DATASET RECORDS START
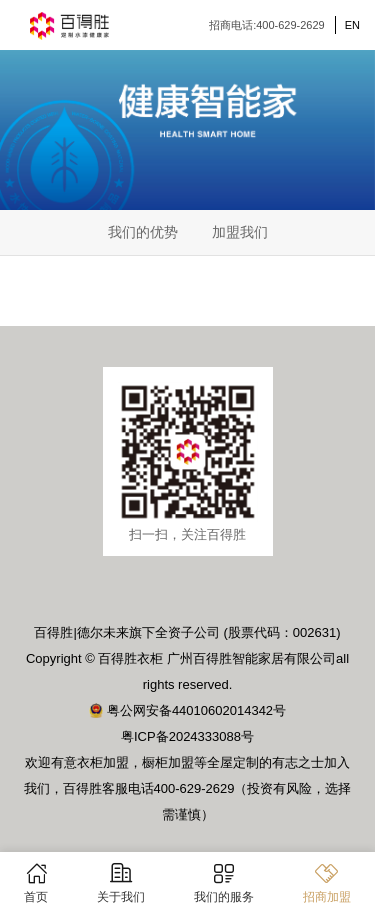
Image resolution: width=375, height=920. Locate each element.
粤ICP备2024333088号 (187, 736)
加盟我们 (240, 232)
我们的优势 (143, 232)
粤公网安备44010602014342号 (187, 711)
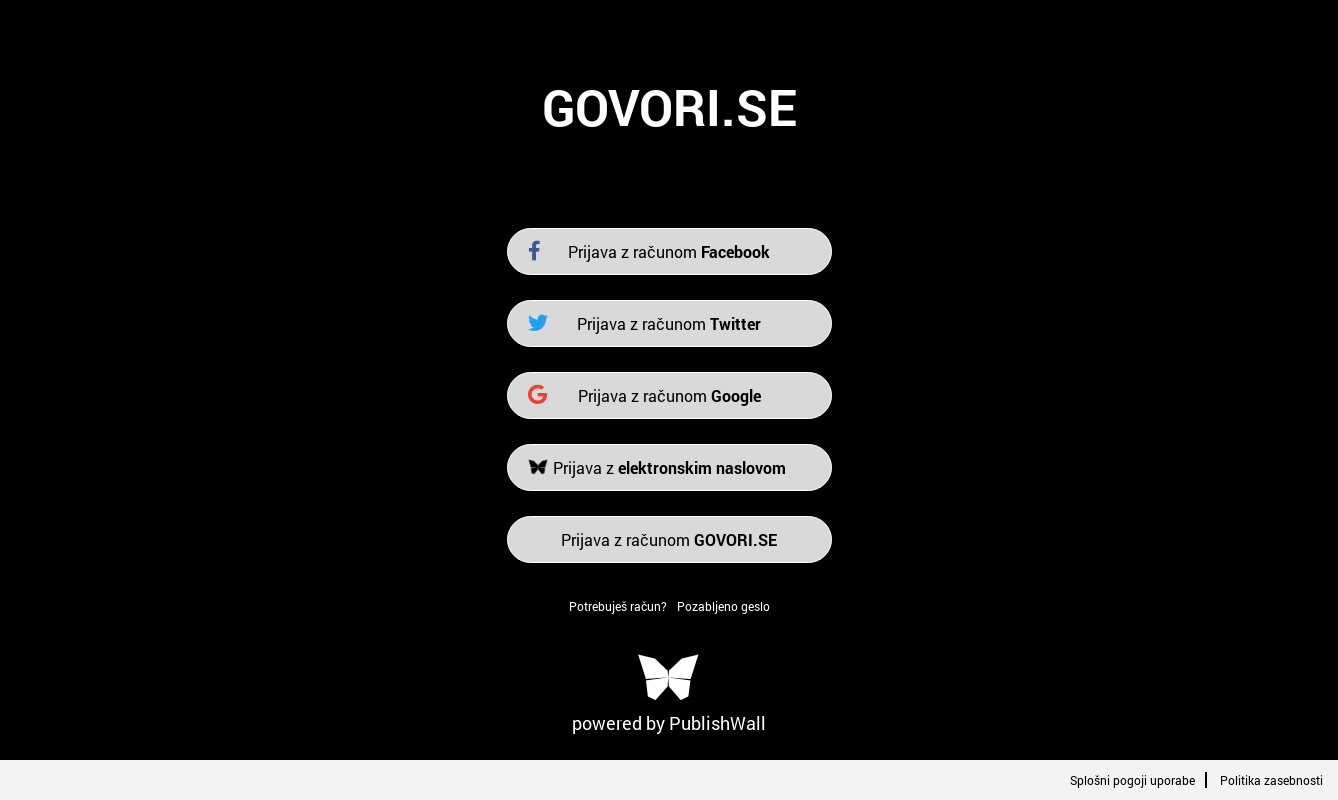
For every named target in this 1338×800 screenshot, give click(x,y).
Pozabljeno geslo (723, 606)
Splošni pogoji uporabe (1132, 780)
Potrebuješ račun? (618, 606)
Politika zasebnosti (1271, 780)
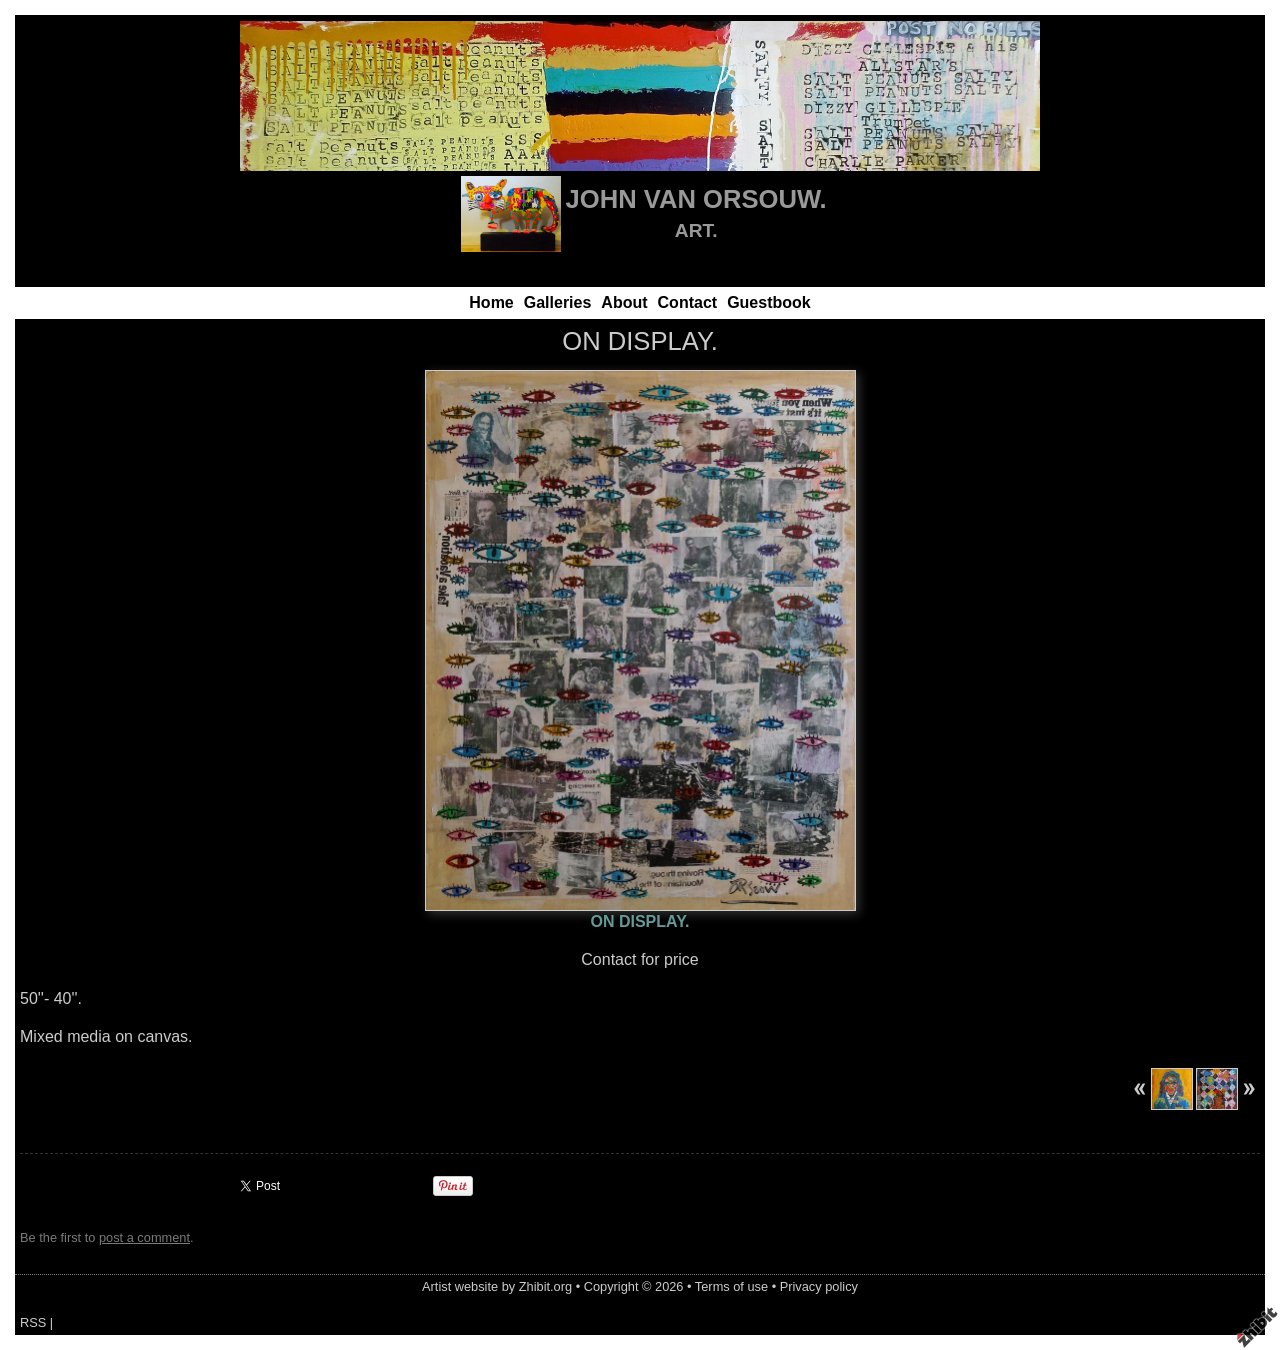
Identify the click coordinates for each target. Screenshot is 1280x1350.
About (624, 302)
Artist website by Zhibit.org (497, 1286)
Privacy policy (819, 1286)
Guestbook (769, 302)
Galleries (558, 302)
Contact (688, 302)
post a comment (144, 1237)
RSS (33, 1322)
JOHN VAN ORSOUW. (696, 199)
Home (491, 302)
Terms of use (731, 1286)
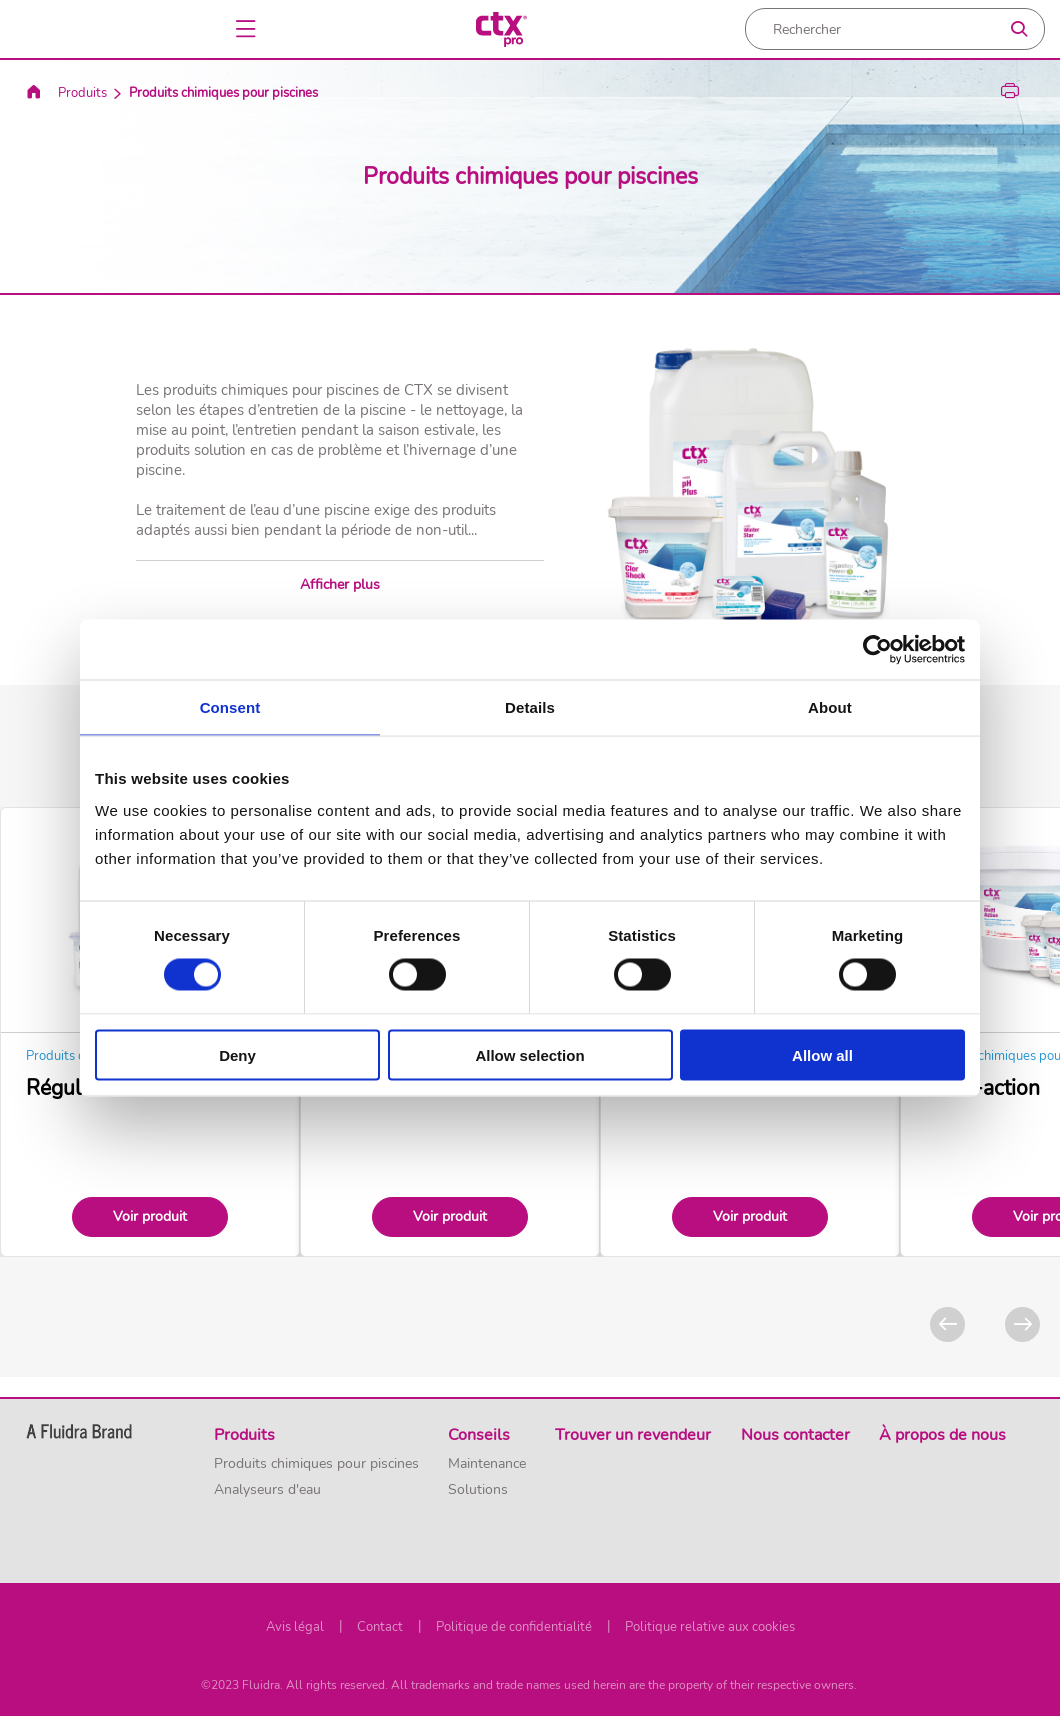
DATASET RECORDS END
● **TASK**: Pictures in the listing above must be skipped; everything else should be copied exactly.

● **ANSWER SECTION**:
Image resolution: width=375, height=920. Locate each element.
粤ICP备2024333088号 (187, 736)
加盟我们 (240, 232)
我们的优势 (143, 232)
粤公网安备44010602014342号 (187, 711)
For every named target in this 1338×800 screenshot, give click(x,y).
Pozabljeno geslo (723, 606)
Splošni pogoji uporabe (1132, 780)
Potrebuješ račun? (618, 606)
Politika zasebnosti (1271, 780)
Identify the click coordinates for each target. Screenshot is 1280x1350.
About (624, 302)
Artist website by Zhibit.org (497, 1286)
Privacy policy (819, 1286)
Guestbook (769, 302)
Galleries (558, 302)
Contact (688, 302)
post a comment (144, 1237)
RSS (33, 1322)
JOHN VAN ORSOUW. (696, 199)
Home (491, 302)
Terms of use (731, 1286)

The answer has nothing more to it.